Retinoic acid, the carboxylic acid form of vitamin A (retinol), has beneficial effects on energy metabolism [239,240]. All-trans retinoic acid (ATRA) is known to modulate gene expressions via retinoid X receptors (RXRs) and the retinoic acid receptors (RARs). Several studies reported that ATRA supplementation reduced leptin expression in the adipose tissues [241], and inhibited body weight gain and adiposity [242]. ATRA regulates the secretion of signaling proteins from adipose tissues, such as leptin and retinol-binding protein 4 (RBP4), to maintain energy balance and insulin sensitivity [243,244,245,246]. Furthermore, ATRA treatment of C2C12 myoblasts increases irisin secretion in a dose-dependent manner [247]. β-Carotene, known as a provitamin A carotenoid, inhibits oxidative stress-mediated inflammation by increasing the secretion of adiponectin in 3T3-L1 preadipocytes, highlighting its role in remodeling of oxidative stress-mediated dysregulated adipokines [248]. Lycopene, a non-provitamin A carotenoid typically found in tomatoes and tomato products, suppresses pro-inflammatory markers in the WAT of rodents and humans [249]. Notably, apo-10′-lycopenoic acid, a metabolite of lycopene, possesses anti-inflammatory effects in WAT via RAR [250]. A recent study utilizing non-target metabolite analysis of tomato revealed that β-carotene and lycopene improved the adiponectin signaling pathway in C2C12 myotubes [251]. Carotenoids, including lycopene and β-carotene, are prominently stored in the WAT [252].This dominant carotenoid and lycopene accumulation in the adipose tissue, followed by diet intervention, can explain the strong anti-inflammatory effects of carotenoids in WAT.

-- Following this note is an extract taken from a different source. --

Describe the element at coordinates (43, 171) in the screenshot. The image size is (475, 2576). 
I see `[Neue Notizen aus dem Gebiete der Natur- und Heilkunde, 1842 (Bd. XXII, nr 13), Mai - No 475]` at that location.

Vitamin B12 and folate are crucial cofactors for transforming homocysteine to methionine [254,255]. Vitamin B12 deficiency is highly prevalent among patients with T2D [256]. Mounting evidence revealed that vitamin B12 and folate supplementation improved obesity and insulin sensitivity in T2D [257]. Vitamin B12 and folate deficiency can reportedly disrupt adipokine expression [258,259], possibly leading to an increased risk of obesity and cardiovascular diseases. An animal study showed that vitamin B12 and folic acid treatment increased adiponectin and decreased leptin concentration [260]. Furthermore, a recent study showed that early supplementation with vitamin B12 and folic acid improved leptin concentration and the leptin-adiponectin ratio, suggesting the possibility of increased insulin sensitivity [261].